Are you working too hard? Now don’t get me wrong, having your own business requires effort for sure. And in many ways it requires more effort than working for someone else. But if you do it right, the more effort does not feel like more work, and certainly does not mean suffering like so many people do in a job. But like I said, you have to do it right. I want to share with you 3 reasons it’s harder to make $50,000 than it is to make $100,000 or more.
- Trading time for dollars. Now I know you’ve probably heard that phrase a million times before, but let me explain a bit deeper what it means and where your attachment to it comes from. If you went to school in the United States (and probably elsewhere, but I am not familiar with other places), you were conditioned from a very early age to be a worker. You got up early, often before you want to, eat breakfast whether you were hungry or not, went to school, and were told all day long when to sit, when to move, when to eat or drink, go to the bathroom, play, concentrate, etc. You were also told what to pay attention to, what to learn, what to value, how to follow instructions, and what would be approved or disapproved of. Your time and your value were regulated strictly by the clock and grades. I need to say here that all of this is a relatively new occurrence since the 19th century and the advent of public education and factory work, which were developed hand-in-hand. But that is an article all its own!

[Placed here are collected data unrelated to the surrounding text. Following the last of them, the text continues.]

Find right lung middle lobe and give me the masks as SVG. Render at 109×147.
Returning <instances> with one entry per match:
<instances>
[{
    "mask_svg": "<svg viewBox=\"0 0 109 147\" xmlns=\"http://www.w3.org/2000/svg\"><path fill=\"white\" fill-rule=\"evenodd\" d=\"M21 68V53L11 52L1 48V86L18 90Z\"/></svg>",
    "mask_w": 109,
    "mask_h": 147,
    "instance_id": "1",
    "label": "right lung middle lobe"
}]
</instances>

~> The point here is that very often when people in service professions first create their own businesses, what they do is create a job for themselves. They think, okay I do massage therapy or life coaching and I’m going to charge $100 per hour. That sounds pretty good, doesn’t it? They set up their pricing this way because they are accustomed to thinking in terms of selling their time, rather than selling the result or the transformation that their service provides. It’s deeply conditioned from school to make sense this way. But it really doesn’t. It’s a way for employers to keep track of their employees, just like teachers track their students. Because when you are in service, what really matters is what people get from working with you, not the amount of time it takes to get that result.

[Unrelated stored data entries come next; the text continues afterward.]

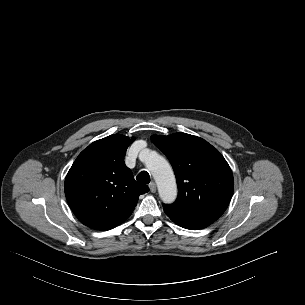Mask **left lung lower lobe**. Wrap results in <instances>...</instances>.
<instances>
[{
	"label": "left lung lower lobe",
	"instance_id": "left-lung-lower-lobe-1",
	"mask_svg": "<svg viewBox=\"0 0 305 305\" xmlns=\"http://www.w3.org/2000/svg\"><path fill=\"white\" fill-rule=\"evenodd\" d=\"M164 211L174 223H176L177 225L183 228L190 230L205 228L219 218V216H203V217L185 216V215L170 213L166 210Z\"/></svg>",
	"mask_w": 305,
	"mask_h": 305
}]
</instances>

- Under-charging for your time. What you don’t realize is that when you are in business for yourself, you have many responsibilities in addition to providing your actual service. You have your financials, your marketing, your sales, and very often your office maintenance, and a variety of other tasks to handle. You should plan that for every hour that you provide your service, you are working 3-5 additional hours doing everything else. That means that $100 an hour is really more like $20 an hour, if that. Doesn’t sound so good anymore, does it? So what so many people do is not do the marketing and the sales—it seems like the place where they can cut out work, but then of course their businesses suffer. Sound familiar?

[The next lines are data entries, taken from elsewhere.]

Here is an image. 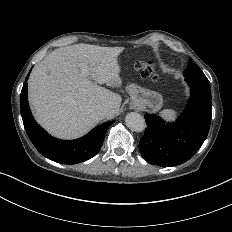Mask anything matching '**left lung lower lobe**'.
I'll use <instances>...</instances> for the list:
<instances>
[{"label": "left lung lower lobe", "mask_w": 232, "mask_h": 232, "mask_svg": "<svg viewBox=\"0 0 232 232\" xmlns=\"http://www.w3.org/2000/svg\"><path fill=\"white\" fill-rule=\"evenodd\" d=\"M211 117V96L193 89L184 113L176 122L166 123L146 113L147 129L139 143L142 157L162 167L185 163L207 138Z\"/></svg>", "instance_id": "left-lung-lower-lobe-1"}]
</instances>
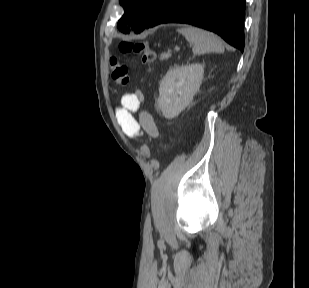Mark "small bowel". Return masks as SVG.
I'll return each mask as SVG.
<instances>
[{"mask_svg":"<svg viewBox=\"0 0 309 288\" xmlns=\"http://www.w3.org/2000/svg\"><path fill=\"white\" fill-rule=\"evenodd\" d=\"M141 95L126 93L122 96L120 107L116 109L117 120L123 133L128 137H137L143 132L152 137L158 136V129L153 117L147 112H141L138 119L133 114L139 110Z\"/></svg>","mask_w":309,"mask_h":288,"instance_id":"1","label":"small bowel"}]
</instances>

~ > And if you are accustomed to thinking in terms of charging for your time, it is very difficult to raise your rates, because you think I have to work twice as hard to make twice as much money—I have given my clients twice as much. But twice as much what—that’s worth thinking about, isn’t it?
~ > When you start to actually get busy, you find you hit a wall about what you can actually get done? I see this all the time with clients—at first we focus on filling their one-on-one practice, which is where everyone starts, and you want to keep it going because of course it’s a big part of what you love. But then you get too busy—your hours are full, you don’t have time to do the rest of your business, so you cut back on everything but providing service, and your marketing suffers, your bookkeeping suffers, and sometimes your love life suffers, too.
- Doing everything on your own. Admit it, you do this. You try to do everything yourself, and what you won’t do, doesn’t get done. This keeps more solo entrepreneurs making less money than they actually can probably more than anything else. Because once you get your practice going, and you are busy, you don’t have time to do everything yourself. Not if you want to grow. But if you are like most people, you don’t hire someone to help, or not the right person, or not for enough hours. And you don’t because you think you can’t afford it. So you hit that wall I was talking about, and you can’t grow, and so you fill up then empty out—feast or famine. Ugh.
What I am describing here is what happens when you create a job for yourself. You are still in the same mindset—or similar—to that of an employee, only now your business is your boss, not someone else. And if you are doing this, you are working too hard—and it really is not necessary.